The worth() half governs the hint’s label, whereas the sort interprets as a span.sort attribute. If the worth is about to an empty string, which is the default, it outputs the perform’s title. For my functions, default values are ok.

@WithSpan
enjoyable intermediate() {
    logger.information("intermediate")
    RestClient.builder()
        .baseUrl("http://localhost:8080/done")
        .construct()
        .get()
        .header("X-done", "true")
        .retrieve()
        .toBodilessEntity()
}

It yields the anticipated new intermediate() hint:

OpenTelemetry Agent v2

OpenTelemetry launched a brand new main model of the agent in January of this yr. I up to date my demo with it. Traces at the moment are solely created when the app receives and sends requests.

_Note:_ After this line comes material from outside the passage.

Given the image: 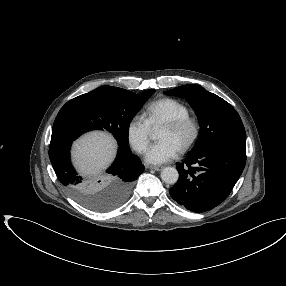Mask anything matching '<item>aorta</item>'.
Wrapping results in <instances>:
<instances>
[{"mask_svg":"<svg viewBox=\"0 0 286 286\" xmlns=\"http://www.w3.org/2000/svg\"><path fill=\"white\" fill-rule=\"evenodd\" d=\"M179 173L174 167H166L161 172V179L166 184H175L178 180Z\"/></svg>","mask_w":286,"mask_h":286,"instance_id":"aorta-1","label":"aorta"}]
</instances>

As for the earlier model, we will add traces with the @WithSpan annotation. The one distinction is that we should additionally annotate the entry() perform. It is not traced by default.

Dialogue

Spring turned profitable for 2 causes: it simplified complicated options, i.e., EJBs 2, and offered an abstraction layer over competing libraries. Micrometer Tracing began as an abstraction layer over Zipkin and Jaeger, and it made complete sense. This argument turns into moot with OpenTelemetry being supported by most libraries throughout programming languages and hint collectors. The Remark API continues to be a substantial good thing about Micrometer Tracing, because it makes use of a single API over Metrics and Traces.

On the Java Agent facet, OpenTelemetry configuration is analogous throughout all tech stacks and libraries – setting variables. I used to be a bit disillusioned once I upgraded from v1 to v2, as the brand new agent will not be Spring-aware: Spring-annotated features are usually not traced by default. Ultimately, it is a sensible choice. It is a lot better to be specific in regards to the spans you need than take away some you do not wish to see.

  • Due to Jonatan Ivanov for his assist and his evaluate.
  • The entire supply code for this publish will be discovered on GitHub.